(Extracted records Opens)
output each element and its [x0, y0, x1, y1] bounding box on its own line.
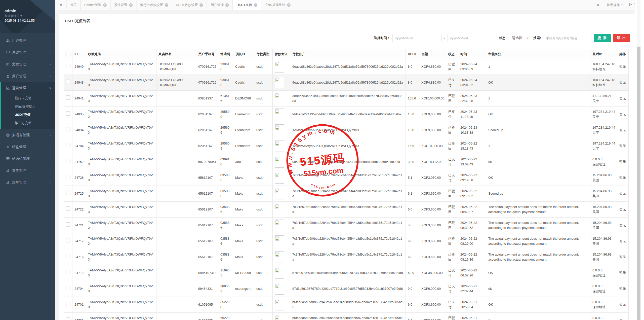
cell-voucher [273, 154, 290, 170]
sort-icon[interactable]: ▲▼ [442, 53, 444, 56]
tab-首页[interactable]: 首页 [66, 0, 80, 10]
cell-phone: 61051095 [196, 297, 218, 313]
row-checkbox[interactable] [66, 270, 70, 274]
select-all-checkbox[interactable] [66, 52, 70, 56]
tab-用户管理[interactable]: 用户管理× [207, 0, 233, 10]
row-checkbox[interactable] [66, 302, 70, 306]
column-header: USDT [406, 49, 419, 59]
cell-amount: XOF3,600.00 [419, 233, 446, 249]
row-checkbox[interactable] [66, 206, 70, 211]
sidebar-item[interactable]: 文章管理‹ [1, 58, 55, 70]
sidebar-item[interactable]: 多语言管理‹ [1, 129, 55, 141]
column-header[interactable]: 金额▲▼ [419, 49, 446, 59]
tab-close-icon[interactable]: × [287, 3, 291, 7]
row-checkbox[interactable] [66, 127, 70, 131]
sidebar-item[interactable]: 站内信管理‹ [1, 153, 55, 165]
tab-close-icon[interactable]: × [103, 3, 107, 7]
status-select[interactable]: 请选择 ∨ [509, 34, 531, 42]
tab-银行卡收款设置[interactable]: 银行卡收款设置× [136, 0, 172, 10]
row-checkbox[interactable] [66, 95, 70, 100]
payment-voucher-thumbnail[interactable] [275, 109, 284, 120]
cell-paytype: usdt [254, 249, 273, 265]
column-header: 审核备注 [486, 49, 590, 59]
payment-voucher-thumbnail[interactable] [275, 93, 284, 104]
payment-voucher-thumbnail[interactable] [275, 204, 284, 215]
export-button[interactable]: 导 出 [613, 34, 630, 42]
chevron-left-icon: ‹ [50, 181, 51, 184]
row-checkbox[interactable] [66, 175, 70, 179]
row-checkbox[interactable] [66, 64, 70, 68]
tab-close-icon[interactable]: × [165, 3, 168, 7]
row-checkbox[interactable] [66, 238, 70, 242]
row-checkbox[interactable] [66, 143, 70, 147]
sidebar-subitem[interactable]: 充值/提现统计 [1, 102, 55, 111]
row-checkbox[interactable] [66, 111, 70, 116]
sidebar-item[interactable]: 注单管理‹ [1, 176, 55, 188]
sidebar-item[interactable]: 运营管理∨ [1, 82, 55, 94]
cell-id: 24725 [72, 186, 86, 202]
row-checkbox[interactable] [66, 317, 70, 320]
table-row: 24700TAMVW5AfyoA3nT3QzkifVRFUrDWFQy79VX6… [64, 313, 629, 320]
tabs-scroll-right-icon[interactable]: » [592, 2, 603, 8]
tab-USDT充值[interactable]: USDT充值× [233, 0, 261, 10]
cell-payaccount: 7c3f1e57de9f0bea2284bd79ed78cb4f25f44c3d… [290, 249, 406, 265]
payment-voucher-thumbnail[interactable] [275, 220, 284, 231]
cell-account: TAMVW5AfyoA3nT3QzkifVRFUrDWFQy79VX [86, 91, 156, 106]
scrollbar-thumb[interactable] [637, 47, 640, 320]
user-role[interactable]: 超级管理员 ▾ [5, 14, 55, 18]
cell-id: 24712 [72, 265, 86, 281]
row-checkbox[interactable] [66, 159, 70, 163]
row-checkbox[interactable] [66, 286, 70, 290]
cell-phone: 65612107 [196, 202, 218, 218]
payment-voucher-thumbnail[interactable] [275, 315, 284, 320]
cell-id: 24835 [72, 106, 86, 122]
payment-voucher-thumbnail[interactable] [275, 251, 284, 263]
cell-paytype: usdt [254, 59, 273, 75]
payment-voucher-thumbnail[interactable] [275, 61, 284, 73]
tab-close-icon[interactable]: × [129, 3, 133, 7]
sidebar-subitem[interactable]: 银行卡充值 [1, 94, 55, 102]
cell-invite: 613616 [218, 91, 233, 106]
cell-paytype: usdt [254, 233, 273, 249]
payment-voucher-thumbnail[interactable] [275, 188, 284, 199]
tab-USDT收款设置[interactable]: USDT收款设置× [172, 0, 207, 10]
payment-voucher-thumbnail[interactable] [275, 283, 284, 295]
payment-voucher-thumbnail[interactable] [275, 235, 284, 247]
tab-充值/提现统计[interactable]: 充值/提现统计× [261, 0, 295, 10]
sidebar-item[interactable]: 用户管理‹ [1, 35, 55, 47]
sort-icon[interactable]: ▲▼ [482, 53, 484, 56]
search-input[interactable] [543, 34, 591, 42]
column-header[interactable]: 时间▲▼ [458, 49, 486, 59]
cell-time: 2024-06-23 10:38:38 [458, 122, 486, 138]
tab-close-icon[interactable]: × [225, 3, 229, 7]
tab-系统设置[interactable]: 系统设置× [110, 0, 136, 10]
tab-Banner管理[interactable]: Banner管理× [80, 0, 110, 10]
sidebar-item[interactable]: 赛事管理‹ [1, 165, 55, 176]
row-checkbox[interactable] [66, 254, 70, 258]
sidebar-item[interactable]: 系统管理‹ [1, 47, 55, 58]
cell-id: 24949 [72, 59, 86, 75]
payment-voucher-thumbnail[interactable] [275, 124, 284, 136]
payment-voucher-thumbnail[interactable] [275, 267, 284, 279]
sidebar-subitem[interactable]: 第三方充值 [1, 119, 55, 127]
date-from-input[interactable] [392, 34, 442, 42]
tab-close-icon[interactable]: × [254, 3, 257, 7]
date-to-input[interactable] [448, 34, 497, 42]
payment-voucher-thumbnail[interactable] [275, 156, 284, 168]
cell-topid: - [233, 313, 254, 320]
tabs-scroll-left-icon[interactable]: « [55, 0, 66, 10]
row-checkbox[interactable] [66, 191, 70, 195]
common-actions-button[interactable]: 常用操作 ▾ [603, 0, 626, 10]
payment-voucher-thumbnail[interactable] [275, 172, 284, 184]
search-button[interactable]: 搜 索 [594, 34, 611, 42]
sidebar-item[interactable]: ¥转盘管理‹ [1, 141, 55, 153]
row-checkbox[interactable] [66, 80, 70, 84]
payment-voucher-thumbnail[interactable] [275, 299, 284, 310]
payment-voucher-thumbnail[interactable] [275, 140, 284, 152]
tab-close-icon[interactable]: × [199, 3, 203, 7]
sidebar-subitem[interactable]: USDT充值 [1, 111, 55, 119]
column-header: ID [72, 49, 86, 59]
payment-voucher-thumbnail[interactable] [275, 77, 284, 88]
row-checkbox[interactable] [66, 222, 70, 227]
sidebar-item[interactable]: 用户管理‹ [1, 70, 55, 82]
(Extracted records Closes)
:: The problem ::
All lines above with "subitem" in them should be returned.

:: Exercise response ::
sidebar-subitem[interactable]: 充值/提现统计 [1, 102, 55, 111]
sidebar-subitem[interactable]: 银行卡充值 [1, 94, 55, 102]
sidebar-subitem[interactable]: 第三方充值 [1, 119, 55, 127]
sidebar-subitem[interactable]: USDT充值 [1, 111, 55, 119]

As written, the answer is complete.